__YOUR ASSIGNMENT__
Please report every line in the material below where the word "gouvernement" is found.

== LISTED ENTRIES ==

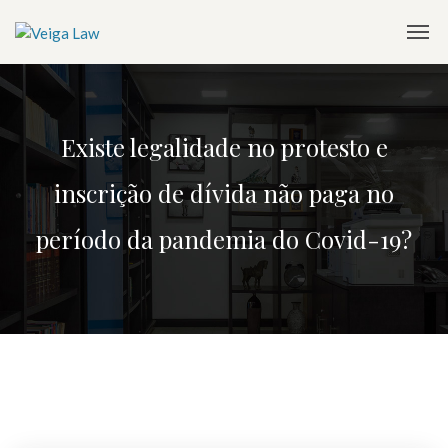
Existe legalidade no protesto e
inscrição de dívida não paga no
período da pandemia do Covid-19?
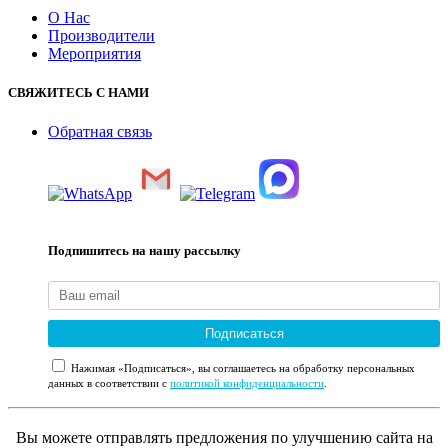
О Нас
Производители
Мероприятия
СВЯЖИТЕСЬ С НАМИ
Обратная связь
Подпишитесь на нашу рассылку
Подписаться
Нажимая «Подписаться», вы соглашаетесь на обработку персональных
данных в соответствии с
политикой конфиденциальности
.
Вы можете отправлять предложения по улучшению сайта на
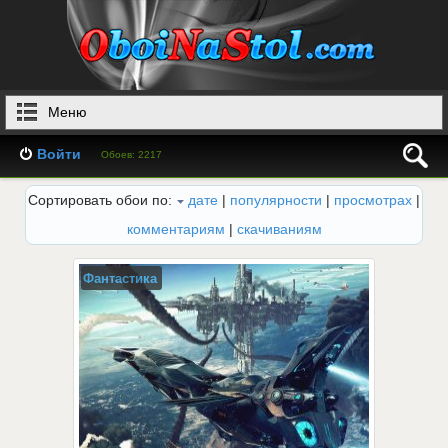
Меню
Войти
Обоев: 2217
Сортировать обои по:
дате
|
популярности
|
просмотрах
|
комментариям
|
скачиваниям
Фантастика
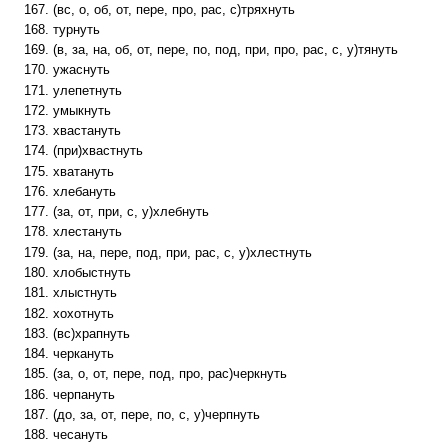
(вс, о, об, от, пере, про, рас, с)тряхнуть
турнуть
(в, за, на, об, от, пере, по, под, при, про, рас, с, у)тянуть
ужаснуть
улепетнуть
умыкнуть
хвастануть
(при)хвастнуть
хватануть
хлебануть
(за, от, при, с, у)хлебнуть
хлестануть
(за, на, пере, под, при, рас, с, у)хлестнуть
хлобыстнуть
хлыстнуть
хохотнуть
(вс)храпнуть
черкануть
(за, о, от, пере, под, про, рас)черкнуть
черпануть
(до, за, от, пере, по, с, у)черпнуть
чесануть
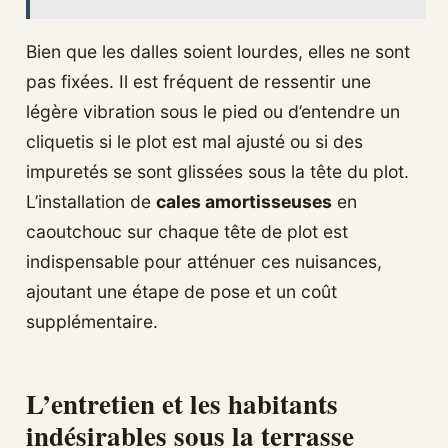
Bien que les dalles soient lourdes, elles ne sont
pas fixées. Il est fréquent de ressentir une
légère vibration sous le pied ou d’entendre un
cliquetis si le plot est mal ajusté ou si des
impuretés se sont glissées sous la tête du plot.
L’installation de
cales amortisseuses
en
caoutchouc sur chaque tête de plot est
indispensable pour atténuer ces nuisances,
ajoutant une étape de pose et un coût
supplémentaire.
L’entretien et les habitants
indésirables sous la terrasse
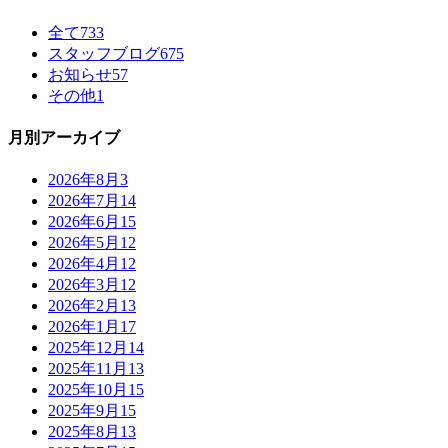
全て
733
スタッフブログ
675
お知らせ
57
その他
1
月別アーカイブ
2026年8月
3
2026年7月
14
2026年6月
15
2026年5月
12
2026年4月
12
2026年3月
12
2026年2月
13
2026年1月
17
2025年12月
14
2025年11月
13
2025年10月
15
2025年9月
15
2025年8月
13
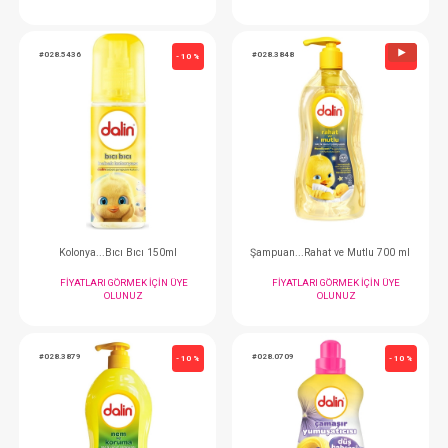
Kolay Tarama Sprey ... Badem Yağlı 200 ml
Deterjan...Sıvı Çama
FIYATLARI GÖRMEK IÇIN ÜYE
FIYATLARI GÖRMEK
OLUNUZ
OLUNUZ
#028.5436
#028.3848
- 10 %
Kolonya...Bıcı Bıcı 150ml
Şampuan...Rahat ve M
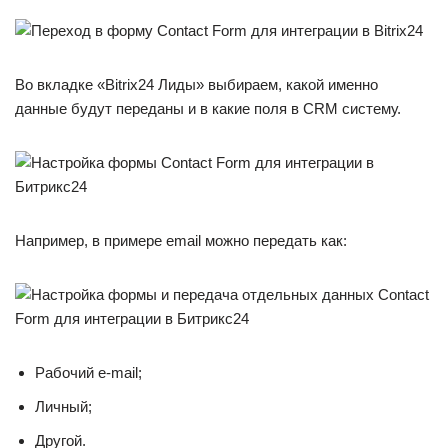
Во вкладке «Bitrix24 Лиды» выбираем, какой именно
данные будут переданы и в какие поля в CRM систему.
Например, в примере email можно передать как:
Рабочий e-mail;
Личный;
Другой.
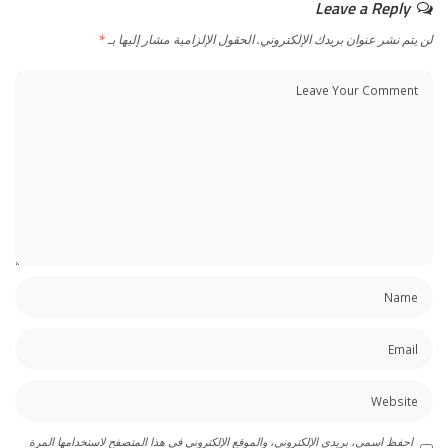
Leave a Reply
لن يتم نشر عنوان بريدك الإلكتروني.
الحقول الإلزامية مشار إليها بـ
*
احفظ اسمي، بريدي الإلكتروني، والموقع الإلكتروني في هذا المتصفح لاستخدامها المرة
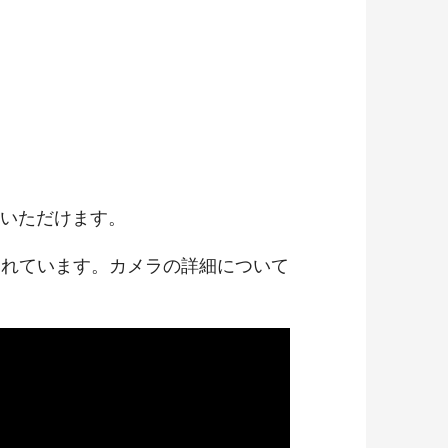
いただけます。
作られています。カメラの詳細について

===
== LISTED ENTRIES ==

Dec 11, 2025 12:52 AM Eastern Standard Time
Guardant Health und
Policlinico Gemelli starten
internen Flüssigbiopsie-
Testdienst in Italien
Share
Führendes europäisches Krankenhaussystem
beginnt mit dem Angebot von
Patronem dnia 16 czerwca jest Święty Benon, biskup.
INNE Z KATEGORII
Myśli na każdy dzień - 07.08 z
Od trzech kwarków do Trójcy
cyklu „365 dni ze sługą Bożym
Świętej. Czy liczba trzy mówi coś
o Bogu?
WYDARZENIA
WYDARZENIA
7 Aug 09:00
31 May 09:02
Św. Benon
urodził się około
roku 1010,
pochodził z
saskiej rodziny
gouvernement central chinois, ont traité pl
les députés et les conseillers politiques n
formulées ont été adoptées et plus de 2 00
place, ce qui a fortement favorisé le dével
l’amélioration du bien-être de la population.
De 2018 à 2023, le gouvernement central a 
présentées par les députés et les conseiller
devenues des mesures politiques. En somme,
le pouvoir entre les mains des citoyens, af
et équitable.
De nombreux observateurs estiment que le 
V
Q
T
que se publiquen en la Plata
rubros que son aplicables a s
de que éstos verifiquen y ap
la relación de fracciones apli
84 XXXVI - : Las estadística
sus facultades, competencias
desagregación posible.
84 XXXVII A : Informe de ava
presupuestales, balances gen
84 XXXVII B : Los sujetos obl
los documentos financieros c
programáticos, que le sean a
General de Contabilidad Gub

===

__TASK RESULT__
gouvernement central chinois, ont traité pl
De 2018 à 2023, le gouvernement central a 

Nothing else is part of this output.